Migliaia di polacchi hanno aperto le loro case agli ucraini in cerca di rifugio, ma gli attivisti lanciano l’allarme sul possibile sfruttamento degli ucraini che lavorano nel settore dell’assistenza domestica.

“Non esiste una regolamentazione relativa all’orario di lavoro o alle mansioni da svolgere. Molte donne vengono assunte per prendersi cura degli anziani, ma sono anche tenute a pulire, cucinare, somministrare medicinali o addirittura iniezioni. Il nostro diritto al riposo o al riposo non viene rispettato”, afferma Ruslana Poberezhnyk, del Comitato dei lavoratori domestici .

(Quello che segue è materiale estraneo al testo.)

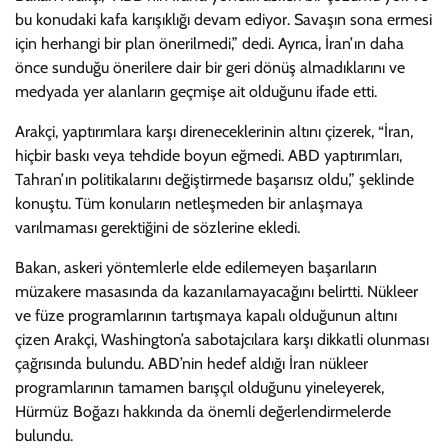
bu konudaki kafa karışıklığı devam ediyor. Savaşın sona ermesi
için herhangi bir plan önerilmedi,” dedi. Ayrıca, İran’ın daha
önce sunduğu önerilere dair bir geri dönüş almadıklarını ve
medyada yer alanların geçmişe ait olduğunu ifade etti.
Arakçi, yaptırımlara karşı direneceklerinin altını çizerek, “İran,
hiçbir baskı veya tehdide boyun eğmedi. ABD yaptırımları,
Tahran’ın politikalarını değiştirmede başarısız oldu,” şeklinde
konuştu. Tüm konuların netleşmeden bir anlaşmaya
varılmaması gerektiğini de sözlerine ekledi.
Bakan, askeri yöntemlerle elde edilemeyen başarıların
müzakere masasında da kazanılamayacağını belirtti. Nükleer
ve füze programlarının tartışmaya kapalı olduğunun altını
çizen Arakçi, Washington’a sabotajcılara karşı dikkatli olunması
çağrısında bulundu. ABD’nin hedef aldığı İran nükleer
programlarının tamamen barışçıl olduğunu yineleyerek,
Hürmüz Boğazı hakkında da önemli değerlendirmelerde
bulundu.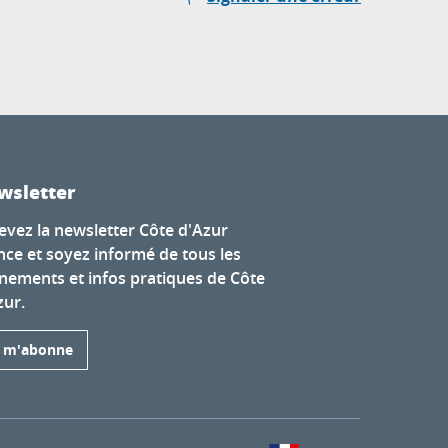
wsletter
evez la newsletter Côte d'Azur
nce et soyez informé de tous les
nements et infos pratiques de Côte
zur.
e m'abonne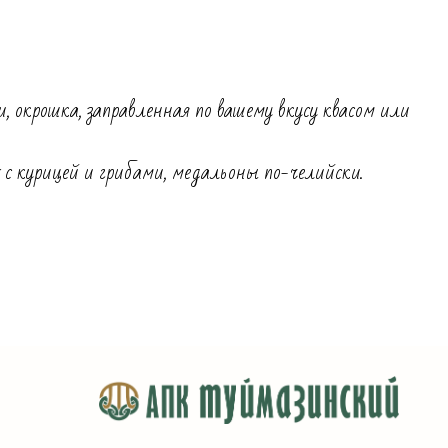
, окрошка, заправленная по вашему вкусу квасом или
 с курицей и грибами, медальоны по-челийски.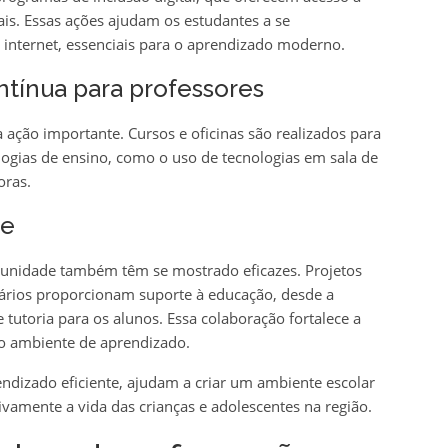
ais. Essas ações ajudam os estudantes a se
internet, essenciais para o aprendizado moderno.
tínua para professores
ação importante. Cursos e oficinas são realizados para
ogias de ensino, como o uso de tecnologias em sala de
oras.
de
munidade também têm se mostrado eficazes. Projetos
tários proporcionam suporte à educação, desde a
tutoria para os alunos. Essa colaboração fortalece a
o ambiente de aprendizado.
ndizado eficiente, ajudam a criar um ambiente escolar
ivamente a vida das crianças e adolescentes na região.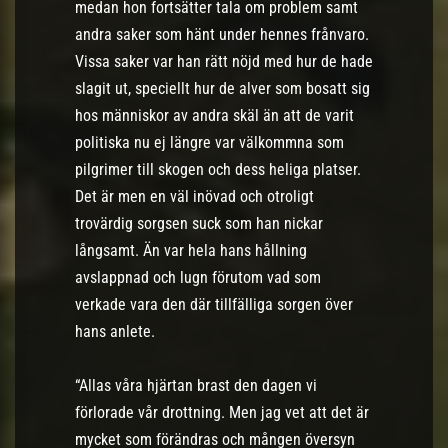
medan hon fortsätter tala om problem samt
andra saker som hänt under hennes frånvaro.
Vissa saker var han rätt nöjd med hur de hade
slagit ut, speciellt hur de alver som bosatt sig
hos människor av andra skäl än att de varit
politiska nu ej längre var välkommna som
pilgrimer till skogen och dess heliga platser.
Det är men en väl inövad och otroligt
trovärdig sorgsen suck som han nickar
långsamt. Än var hela hans hållning
avslappnad och lugn förutom vad som
verkade vara den där tillfälliga sorgen över
hans anlete.
“Allas våra hjärtan brast den dagen vi
förlorade vår drottning. Men jag vet att det är
mycket som förändras och mången översyn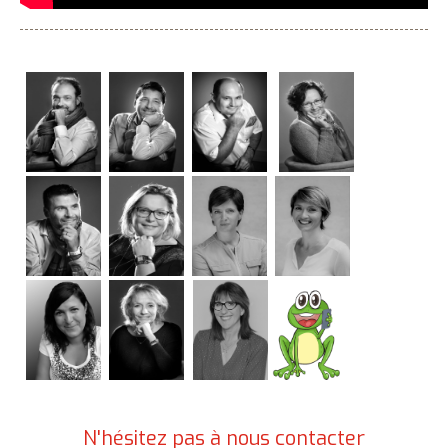
N'hésitez pas à nous contacter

“I datori di lavoro spesso si aspettano che i lavoratori domestici siano disponibili 24 ore su 24, sette giorni su sette. I soldi che otteniamo in contanti sono poco più di un salario minimo, ma la maggior parte viene assunta senza alcun contratto”, afferma. Poberezhnyk, originario di Ivano-Frankivsk, nell’Ucraina occidentale, lavora come bambinaia da due decenni. Sebbene affermi di aver avuto buone esperienze con le famiglie polacche, ha anche trascorso molti anni ad assistere i migranti ucraini che sono stati sfruttati. “Stavo tirando fuori dai guai i colleghi quando i loro datori di lavoro non volevano pagare o portavano via i loro passaporti”, dice.

Poberezhnyk e i suoi colleghi hanno avviato un sindacato nel settembre 2021 per lottare per il riconoscimento e i diritti dei lavoratori domestici. Il sindacato, affiliato alla confederazione di base Inicjatywa Pracownicza (Iniziativa dei lavoratori, o OZZ IP), si riunisce ogni domenica nel centro di Varsavia. Oltre a fornire sostegno ai lavoratori domestici, il sindacato ha esercitato pressioni sul governo polacco per legalizzare il loro lavoro e garantire una retribuzione e condizioni di lavoro dignitose.

“Invitiamo i rifugiati a partecipare ai nostri incontri durante i quali spieghiamo come non cadere in preda allo sfruttamento o evitare di lavorare per salari minimi e alloggio. Li rendiamo consapevoli dei loro diritti perché sappiamo che possono guadagnarsi da vivere legalmente”, afferma Poberezhnyk.